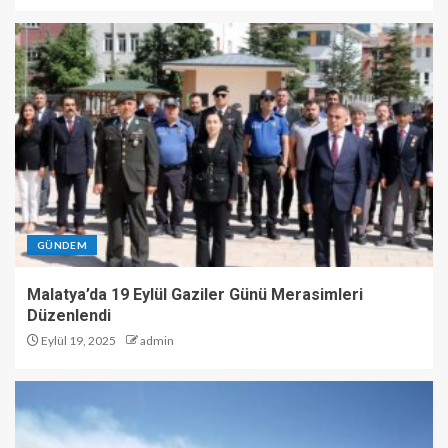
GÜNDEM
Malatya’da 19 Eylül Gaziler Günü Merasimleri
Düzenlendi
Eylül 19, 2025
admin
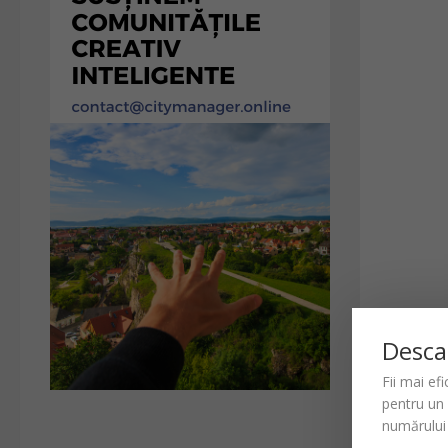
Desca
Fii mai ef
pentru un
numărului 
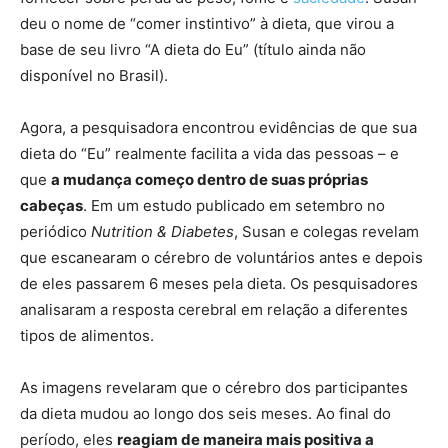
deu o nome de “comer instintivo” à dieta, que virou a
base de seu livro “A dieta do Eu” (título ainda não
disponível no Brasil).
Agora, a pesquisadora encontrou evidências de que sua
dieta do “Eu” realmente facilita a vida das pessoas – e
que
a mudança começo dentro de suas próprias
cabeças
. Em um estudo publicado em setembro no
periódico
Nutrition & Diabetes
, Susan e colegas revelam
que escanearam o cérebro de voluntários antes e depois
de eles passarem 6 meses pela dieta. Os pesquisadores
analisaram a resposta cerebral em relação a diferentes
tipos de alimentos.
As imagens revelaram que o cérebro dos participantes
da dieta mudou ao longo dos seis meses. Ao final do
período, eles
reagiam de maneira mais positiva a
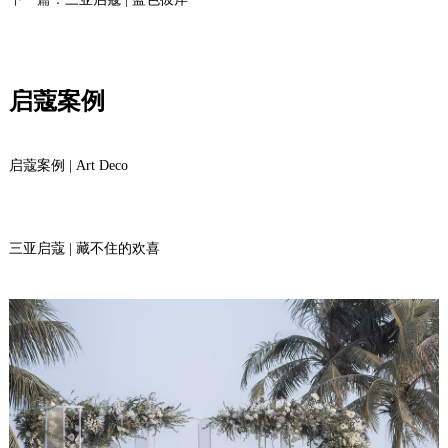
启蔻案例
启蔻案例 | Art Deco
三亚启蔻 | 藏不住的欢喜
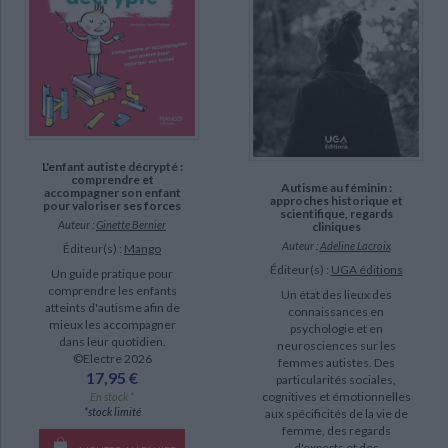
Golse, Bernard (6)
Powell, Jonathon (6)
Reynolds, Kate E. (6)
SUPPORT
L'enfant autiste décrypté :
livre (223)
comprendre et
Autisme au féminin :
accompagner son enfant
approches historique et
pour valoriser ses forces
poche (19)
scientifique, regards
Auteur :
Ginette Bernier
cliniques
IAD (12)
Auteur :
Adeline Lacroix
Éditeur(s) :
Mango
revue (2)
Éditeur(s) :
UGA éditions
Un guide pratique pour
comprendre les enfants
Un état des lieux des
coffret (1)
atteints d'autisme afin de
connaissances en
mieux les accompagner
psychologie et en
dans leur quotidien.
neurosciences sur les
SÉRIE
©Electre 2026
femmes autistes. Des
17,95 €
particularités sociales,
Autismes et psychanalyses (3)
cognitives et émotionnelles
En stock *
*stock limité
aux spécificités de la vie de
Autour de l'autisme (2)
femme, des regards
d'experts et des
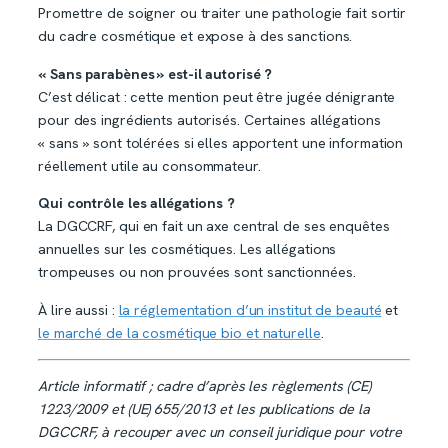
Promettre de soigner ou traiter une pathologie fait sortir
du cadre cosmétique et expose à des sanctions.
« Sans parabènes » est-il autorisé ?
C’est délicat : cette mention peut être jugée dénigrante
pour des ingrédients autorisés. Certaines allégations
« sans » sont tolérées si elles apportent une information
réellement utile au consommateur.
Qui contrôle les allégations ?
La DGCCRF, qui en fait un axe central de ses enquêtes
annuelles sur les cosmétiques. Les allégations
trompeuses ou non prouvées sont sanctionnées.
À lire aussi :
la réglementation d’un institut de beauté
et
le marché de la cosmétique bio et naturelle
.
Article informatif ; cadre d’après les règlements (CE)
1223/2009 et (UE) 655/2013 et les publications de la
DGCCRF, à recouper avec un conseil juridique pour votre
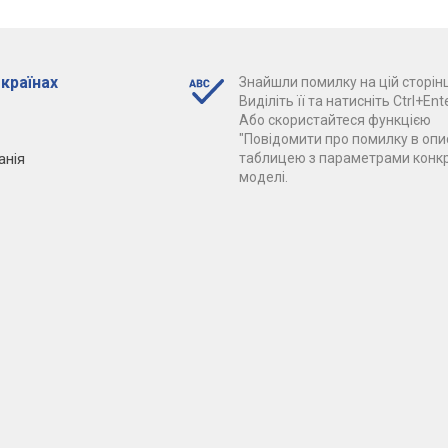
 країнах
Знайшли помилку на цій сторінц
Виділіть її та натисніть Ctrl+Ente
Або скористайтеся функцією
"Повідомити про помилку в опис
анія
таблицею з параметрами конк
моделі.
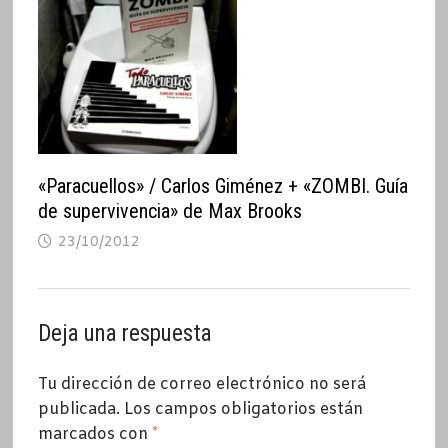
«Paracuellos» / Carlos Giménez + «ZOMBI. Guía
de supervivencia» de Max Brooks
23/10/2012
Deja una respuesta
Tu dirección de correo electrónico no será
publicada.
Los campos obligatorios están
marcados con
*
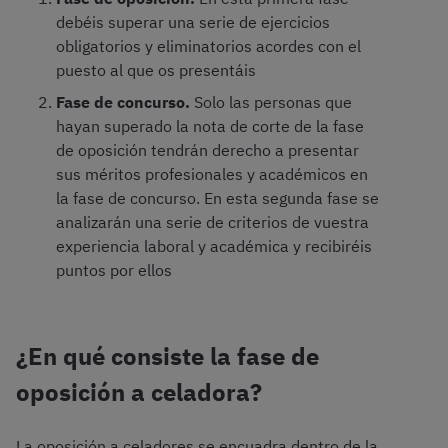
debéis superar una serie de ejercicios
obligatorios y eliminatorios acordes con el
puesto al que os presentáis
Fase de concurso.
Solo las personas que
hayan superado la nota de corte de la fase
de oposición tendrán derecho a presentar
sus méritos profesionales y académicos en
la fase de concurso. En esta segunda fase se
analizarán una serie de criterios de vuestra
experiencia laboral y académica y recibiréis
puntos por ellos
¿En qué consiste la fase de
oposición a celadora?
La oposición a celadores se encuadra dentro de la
============
#### WHAT THE EXERCISE ASKS:
Look above for the line containing "As imagens revelaram", then copy exactly from it through the line containing "livre (223)", keeping both and leaving out pictures. Add nothing else.

#### EXERCISE ANSWER:
As imagens revelaram que o cérebro dos participantes
da dieta mudou ao longo dos seis meses. Ao final do
período, eles
reagiam de maneira mais positiva a
启蔻案例
启蔻案例 | Art Deco
三亚启蔻 | 藏不住的欢喜
Golse, Bernard (6)
Powell, Jonathon (6)
Reynolds, Kate E. (6)
SUPPORT
L'enfant autiste décrypté :
livre (223)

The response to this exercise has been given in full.